The delivery of those algorithms, created under an accelerated program launched in April, underscores not only the DoD’s attempt to keep up with the ever-advancing pace of artificial intelligence and machine learning, but the department’s goal of solving the long-running puzzle of how to get new technologies developed, tested and deployed before they’re out of date. It’s what Lt. Gen. Jack Shanahan, director for Defense Intelligence for Warfighter Support in the Office of the Undersecretary of Defense for Intelligence, has called “prototype warfare.”

The goal “is to turn the enormous volume of data available to DoD into actionable intelligence and insights,” Shanahan said at an industry day in October for the project, also known as the Algorithmic Warfare Cross-Function Team (AWCFT), attended by more than 100 companies. It is “about moving from the hardware industrial age to a software data-driven information environment and doing it fast and at scale across the department.”

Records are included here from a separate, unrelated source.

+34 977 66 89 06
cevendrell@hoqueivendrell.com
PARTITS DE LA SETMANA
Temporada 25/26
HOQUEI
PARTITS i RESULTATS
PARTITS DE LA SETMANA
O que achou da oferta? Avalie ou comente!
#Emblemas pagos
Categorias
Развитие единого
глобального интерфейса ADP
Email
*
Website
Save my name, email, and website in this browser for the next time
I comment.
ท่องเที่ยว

The Pentagon is far behind industry in automation. Facebook, notably, has introduced a wide range of AI applications including one that could spot users with suicidal tendencies and one that famously caused a stir after it created its own language. Google CEO Sundar Pichai has said the world (and Google) is moving into an AI-first era. DoD, meanwhile, has been looking to enlist the Silicon Valley to help make up lost ground.

Former Deputy Defense Secretary Bob Work created the AWCFT with a memo, assigning it an initial task of automating the analysis of full-motion video gathered by unmanned aerial systems in order to relieve the burden that currently overwhelms human analysts.

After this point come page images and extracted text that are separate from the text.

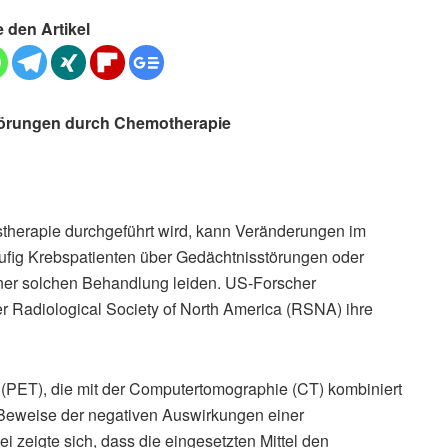
e den Artikel
örungen durch Chemotherapie
therapie durchgeführt wird, kann Veränderungen im
ufig Krebspatienten über Gedächtnisstörungen oder
er solchen Behandlung leiden. US-Forscher
er Radiological Society of North America (RSNA) ihre
 (PET), die mit der Computertomographie (CT) kombiniert
 Beweise der negativen Auswirkungen einer
zeigte sich, dass die eingesetzten Mittel den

“Although we have taken tentative steps to explore the potential of artificial intelligence, big data and deep learning,” Work wrote in the memo, “I remain convinced that we need to do much more and move much faster across DoD to take advantage of recent and future advances in these critical areas.”

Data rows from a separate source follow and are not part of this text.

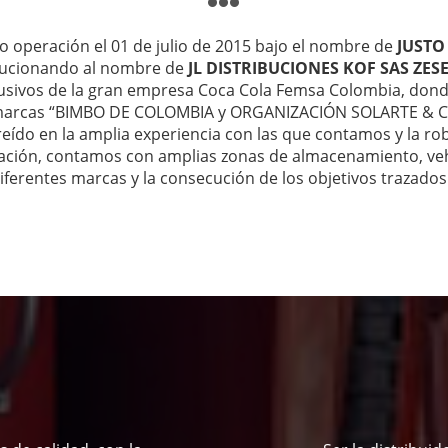
o operación el 01 de julio de 2015 bajo el nombre de
JUSTO
lucionando al nombre de
JL DISTRIBUCIONES KOF SAS ZES
lusivos de la gran empresa Coca Cola Femsa Colombia, dond
marcas “BIMBO DE COLOMBIA y ORGANIZACIÓN SOLARTE & CIA.
reído en la amplia experiencia con las que contamos y la rob
nización, contamos con amplias zonas de almacenamiento, ve
iferentes marcas y la consecución de los objetivos trazados 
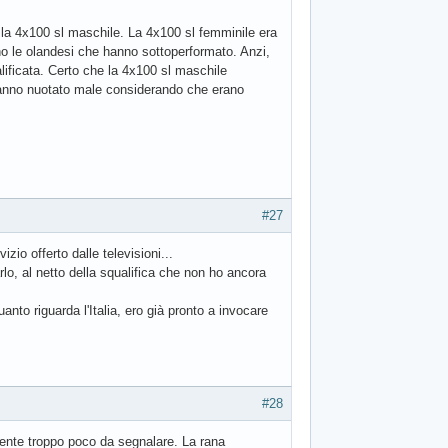
 e la 4x100 sl maschile. La 4x100 sl femminile era
ono le olandesi che hanno sottoperformato. Anzi,
lificata. Certo che la 4x100 sl maschile
 hanno nuotato male considerando che erano
#27
zio offerto dalle televisioni...
arlo, al netto della squalifica che non ho ancora
nto riguarda l'Italia, ero già pronto a invocare
#28
mente troppo poco da segnalare. La rana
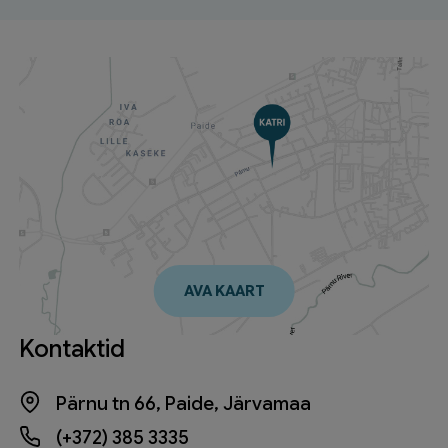
AVA KAART
Kontaktid
Pärnu tn 66, Paide, Järvamaa
(+372) 385 3335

Full-motion video illustrates the kind of challenge DoD faces. Manual analysis is time-consuming and inefficient, and is compounded by the massive volume of video collected. And as big of a job as that is now, it’s only going to increase in size. National Geospatial Intelligence Agency Director Robert Cardillo, speaking about a broader range of imagery that also includes satellite feeds, has said that in five years the volume of imagery data will be “a million times more” than it is now, and that NGA would need eight million imagery analysts to handle it under current methods.

An early Project Maven deployment illustrates what AI is capable of but also the hill that DoD must climb. The project team introduced the Air Force Special Operations Command to a data tagging application that trains machines to autonomously recognize features in still images, such as a particular type of truck or a person carrying a weapon. The process can speed up analysis, but training the machine is still time-consuming, requiring tagging each type of feature as much as 100,000 times before it becomes proficient.

With the first computer vision algorithms being delivered this month, DoD is establishing a new model of humans and machines working together. “Eventually we hope that one analyst will be able to do twice as much work, potentially three times as much, as they’re doing now,” Marine Corps Col. Drew Cukor, chief of AWCFT Intelligence, Surveillance and Reconnaissance Operations Directorate-Warfighter Support, said recently. “That’s our goal.”